Adding new credit to bad history is good…to a point

This post originally appeared December10, 2015 on as “Rebuilding credit? Go easy on new accounts

By Barry Paperno

Dear Speaking of Credit,
I have a total of four credit card trade lines that show periods of delinquencies of the last four years, but over the past seven months I have paid those credit cards on time and kept my utilization very low. I recently added six credit card trade lines to my credit profile and here’s the question: Will the new credit trade lines help offset some of the negative (delinquencies) on the old credit cards as long as I continuing paying on time with OLD credit cards and pay on time with the new trade lines? If yes, how long would you estimate it would take to see the new cards begin to offset the old ones, which of course are still active accounts. — Clyde

Dear Clyde,
Let me start by saying that managing to open six new accounts so soon following a four-year history of late payments is a pretty impressive feat. However, if rebuilding credit is your goal, it may not have been all that necessary to open so many cards to offset those past delinquencies. In fact, you may have actually tipped the scoring scales more in the other, less-positive, direction — at least temporarily.

I’ll explain what I mean via a category-by-category description of the various scoring impacts brought on by so many new cards being added within a short period of time:

Payment history (35 percent of your score)
In addition to the scoring benefits of paying on time for the past seven months, you’ve significantly increased your proportion of “good” to “bad” history with the addition of those six new cards. The diluting of the negatives in this way, along with the aging of past delinquencies, is likely to add more points to your score sooner than if you had simply continued to pay on time, kept balances low and refrained from opening new accounts. And as a rule, within this all-important category that carries more weight than any other, there’s no such thing as having too many good accounts; although, as you’ll see, the same can’t necessarily be said for all other areas of the scoring formula.

Amounts owed (30 percent of your score)
Another set of scoring calculations where you essentially can’t have too much of a good thing are those factors that measure how much of your available credit you’re using: credit card utilization (balance/limit ratio). You can be pretty confident that your combined credit utilization, where a lower overall percentage leads to a higher score, will continue to benefit from the addition of those six new credit limits well into the future, as you have added to the credit limit portion of the balance/limit equation while keeping balances low.

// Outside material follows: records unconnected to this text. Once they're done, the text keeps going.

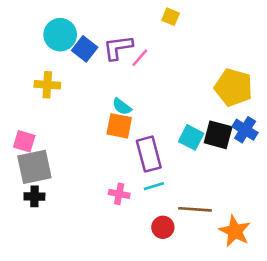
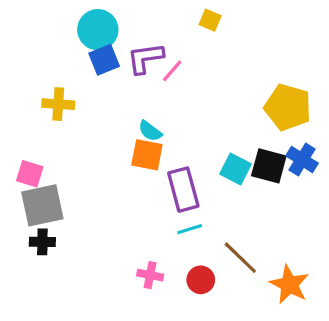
cyan circle: (60, 35) -> (98, 30), moved
blue square: (85, 49) -> (104, 60), turned 30
pink cross: (119, 194) -> (150, 275), moved
brown line: (195, 209) -> (240, 258), turned 40

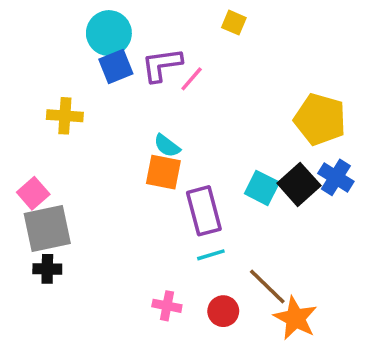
black square: (269, 166) -> (299, 184), turned 33
pink square: (30, 174) -> (33, 193), turned 32
orange star: (289, 285) -> (295, 318), moved

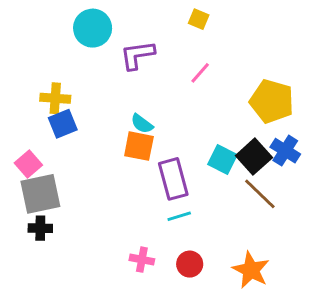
blue square: (116, 67) -> (63, 124), moved
pink line: (192, 79) -> (200, 73), moved
brown line: (267, 286) -> (260, 194), moved

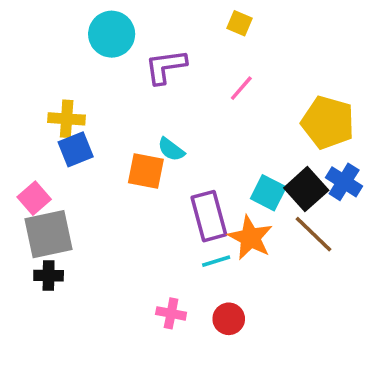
orange square: (139, 146) -> (146, 171), moved
orange star: (251, 270) -> (250, 238), moved

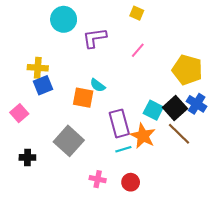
gray square: (49, 234) -> (69, 141), moved, turned -36

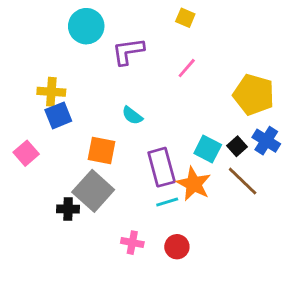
orange square: (83, 98) -> (102, 150), moved
black square: (175, 108) -> (237, 146), size x0.6
black cross: (27, 157) -> (68, 209), moved

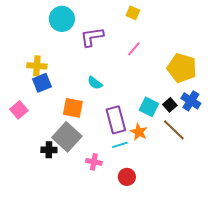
orange star: (194, 184) -> (139, 132), size x0.7
pink cross: (132, 243) -> (94, 162), moved

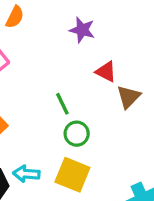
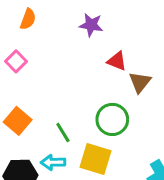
green line: (62, 104) -> (63, 133), moved
green circle: (77, 134) -> (112, 119), moved, size x1.4

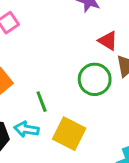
green circle: (112, 119) -> (95, 79), moved

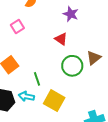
red triangle: (108, 41) -> (61, 39), moved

Length of credit history (15 percent of your score)
Here is a category where opening so many new accounts in a short period of time may have actually hurt more than helped your score. Your length of credit history consists of the average age of your accounts, the ages of your oldest and newest accounts, and some other ways of measuring your credit experience. For all length of credit history calculations, older is always better for your score, which means that with every new account opening you can be doing damage by reducing the average and newest account ages.

New accounts (10 percent of your score)
In addition to the recently opened accounts possibly hurting more than helping your score as part of the length of credit history calculations, the “hard” inquiries brought on by those new account openings can also keep your score from being higher. Fortunately, an inquiry is only considered by the scoring formula for one year and only amounts to about five missed points on average. And since most card companies only access your credit report at one of the three credit bureaus per new card, an inquiry is only likely to affect your score at one of the credit bureaus.

Types of credit (10 percent of your score)
Last and probably least important, a scoring factor within this category looks for an “ideal”– and secret — number of revolving (card) and installment (loan) trade lines on your credit report. You can miss out on some points by being either above or below this mysterious number, which varies according to the overall credit profile being scored. As such, there’s no way to know for sure if having added six cards to your credit report has hurt or helped your score, though the highly informative “FICO high achievers” study tells us that people with scores of 785 and higher tend to have fewer cards than you, with seven cards (including open and closed) on average and only four cards or loans that carry balances.

The bottom line
What’s the net result of all these good and bad forces you’ve put into play with those new cards? As we’ve seen, in the short run, having recently added six new cards could very well be bringing your score down when we consider the damage done within your length of credit, new accounts and types of credit categories. Yet, when we look at the two most important categories — payment history and amounts owed — that together make up almost two-thirds (65 percent) of your score, your longer term scoring prospects look much better.

So, while in your situation I would normally recommend opening only about two or three new accounts for rebuilding purposes, I have to admit you’ve done a nice job of adding a strong dose of positive credit to the mix. Now just continue paying on time while keeping those card balances low, and please, no more new cards!